Visitors with Skawennati’s She Falls for Ages, 2017, in “Difference Machines: Technology and Identity in Contemporary Art” at Albright-Knox Northland, October 16, 2021-January 16, 2022. © Skawennati. Photo: Jeff Mace for Albright-Knox Art Gallery, Buffalo, New York.
CE: In traditional algorithmic art and early digital art, the set of instructions would be inscribed into a fixed object or image. Today's algorithmic art is often more performative. I’m interested in thinking about the algorithm as an interface [that exposes a particular] technological form and, you know, also the man behind the curtain: the sociocultural conditions that relate to or depend on algorithms.
TRR: Digital technologies are actually technologies of extreme individuation, rather than aggregation in some ways.
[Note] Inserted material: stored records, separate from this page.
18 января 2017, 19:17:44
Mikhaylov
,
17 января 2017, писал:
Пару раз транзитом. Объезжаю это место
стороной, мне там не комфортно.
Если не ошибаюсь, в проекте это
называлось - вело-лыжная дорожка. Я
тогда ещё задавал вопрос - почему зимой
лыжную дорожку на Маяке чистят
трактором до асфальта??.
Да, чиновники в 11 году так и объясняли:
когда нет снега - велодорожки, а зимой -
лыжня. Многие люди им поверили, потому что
A.M. Darke’s artwork is about how individuation doesn’t happen in a neutral context. Your experience of that game, whether you’re white or Black, is very different. Seeing it as a white person, it puts you in the position of mediating identity through language that is essentially not part of the culture in which I grew up (e.g., thinking about vocabulary for describing hairstyles). It makes one cognizant of the fact that the act of naming is not part of an objective system of knowledge. Naming is culturally contingent, and people can relate to the act of naming in different ways through levels of privilege, power, and access.
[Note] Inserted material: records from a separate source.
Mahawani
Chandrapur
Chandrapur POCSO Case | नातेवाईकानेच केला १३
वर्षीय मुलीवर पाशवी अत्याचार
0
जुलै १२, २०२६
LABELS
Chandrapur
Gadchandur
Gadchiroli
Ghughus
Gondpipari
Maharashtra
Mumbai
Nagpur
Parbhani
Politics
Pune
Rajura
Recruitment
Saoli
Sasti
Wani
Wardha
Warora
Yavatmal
CE: Technologies of power are leveraged against marginalized communities broadly in our society, and surveillance is increasingly algorithmic. Cameras are not only digitized, but connected to networks that produce and analyze data simultaneously. It’s a cybernetic nightmare. Do artists offer something unique, separate from developers and policy-makers, about the social impact of algorithms?
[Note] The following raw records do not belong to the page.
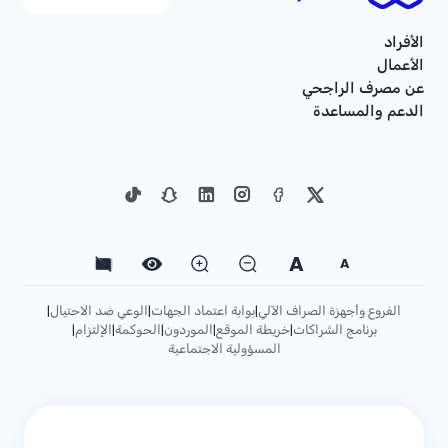
الأفراد
الأعمال
عن مصرف الراجحي
الدعم والمساعدة
A
A
الفروع وأجهزة الصراف الآلي
بوابة اعتماد الجهات
الوعي ضد الاحتيال
|
|
|
برنامج الشراكات
خريطة الموقع
الموردون
الحوكمة
الإلتزام
|
|
|
|
|
المسؤولية الاجتماعية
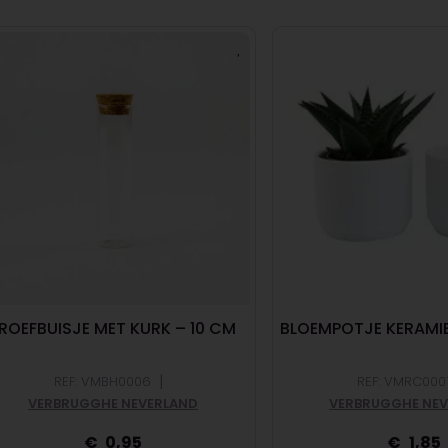
ROEFBUISJE MET KURK – 10 CM
BLOEMPOTJE KERAMIE
|
REF: VMBH0006
REF: VMRC000
VERBRUGGHE NEVERLAND
VERBRUGGHE NE
0,95
1,85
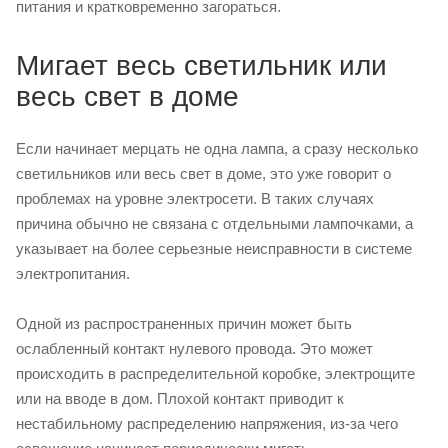
питания и кратковременно загораться.
Мигает весь светильник или
весь свет в доме
Если начинает мерцать не одна лампа, а сразу несколько
светильников или весь свет в доме, это уже говорит о
проблемах на уровне электросети. В таких случаях
причина обычно не связана с отдельными лампочками, а
указывает на более серьезные неисправности в системе
электропитания.
Одной из распространенных причин может быть
ослабленный контакт нулевого провода. Это может
происходить в распределительной коробке, электрощите
или на вводе в дом. Плохой контакт приводит к
нестабильному распределению напряжения, из-за чего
PV: In Lozano-Hemmer’s piece, you have a surveillance system constantly looking at the audience. When you look at it, you are also being looked at. It’s a circularity of visual pleasure and capture. You begin with this, only to look at the faces of disappeared students in Mexico, and realize that, on the one hand, digital surveillance always implies a massive dataset, but on the other this one is conspicuously small. It’s a dataset composed just of these disappeared students. They have never been found, and never really been looked for very much. Surveillance platforms protect some people’s interests, but never people like those shown. There’s a real sadness and irony of failure to that piece, because it represents digital surveillance misapplied, and never working for what we would like it to. It’s very humbling and haunting.
TRR: The show could be understood as an attempt to explore Safiya Umoja Noble’s Algorithms of Oppression as an exhibition. What if we presented a bunch of artworks that explore that thesis, and emphasize that artists have been having this conversation for 30 years? Amongst a certain community of scholars, artists, and cultural theorists that is manifestly true. However, in culture at large, math is broadly understood as objective. There is utility in using art to reflect upon or contribute to a larger conversation around the fact that these programs are only as good as the information that they are trained on. We need to think more carefully as a society about how code is written and how datasets are built. They touch every aspect of our lives and are incredibly problematic.
“Difference Machines: Technology and Identity in Contemporary Art” is on view at Albright-Knox Northland in Buffalo, NY through January 16, 2022.